Depuis le mois de juin, un nouveau coffee shop a discrètement ouvert ses portes dans une petite rue du quartier Saint-Cyprien, à Toulouse. Son nom : La Fenêtre. Fidèle à son concept, le café sert ses boissons… directement à une fenêtre. Pensé comme un « drive piéton », l’établissement permet de commander et de repartir avec son café en quelques minutes. Derrière ce projet, Martha, une jeune entrepreneuse qui mise sur des produits locaux, faits maison et accessibles.
Une roulotte avant une fenêtre
Si La Fenêtre n’a ouvert que le 12 juin dernier, Martha est loin d’être une inconnue des Toulousains. « Depuis un peu plus d’un an, j’ai mon activité de food truck, La Roulotte. Je me déplace dans les entreprises, j’interviens lors des lendemains de mariage et sur les marchés. Mais j’avais envie d’avoir une vitrine, un point de vente fixe où les gens pourraient me retrouver à Toulouse », raconte-t-elle.
L’idée de La Fenêtre s’est alors imposée progressivement. « J’adore bouger, je ne me voyais pas dans un salariat classique. Quand je suis tombée sur l’annonce de La Fabrica, je n’ai pas hésité. » Le concept est original : Martha occupe une partie du commerce La Fabrica et sert ses boissons depuis la fenêtre donnant sur la rue de l’Ouest. Elle a entièrement personnalisé les lieux avec un crépi bleu roi, une toile rayée orange et blanche et quelques aménagements pour rendre l’endroit plus accueillant, dont un pare-vent devant les urinoirs. « Je devrais même bientôt avoir une terrasse », se réjouit-elle.
Des produits locaux et entièrement faits maison
À La Fenêtre, la carte est volontairement courte. Ici, pas de recettes à rallonge ni de préparations industrielles : tout ou presque est fait maison. « Mon café vient de torréfacteurs 100 % toulousains : soit Café Cerise, soit Di Costanzo. Pour les pâtisseries, les biscuits et les cakes, je prépare tout moi-même. C’est pareil pour les boissons : le sirop de vanille est fait maison, il n’y a pas de poudres instantanées ou de préparations toutes faites. »
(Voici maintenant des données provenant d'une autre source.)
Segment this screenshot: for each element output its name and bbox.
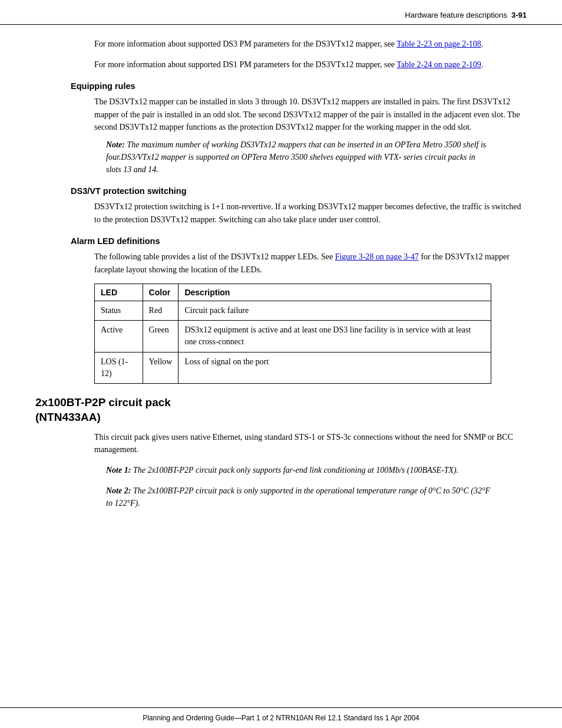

Ce choix du local et de l’artisanal se retrouve dans une carte simple, pensée pour séduire les habitués comme les curieux. « Je voulais que chacun puisse retrouver son petit café de quartier. Je reste sur des classiques, mais je propose aussi des boissons éphémères au fil des saisons. Cette semaine, par exemple, c’est un thé noir aux fruits rouges avec un coulis de fruits rouges », termine Martha.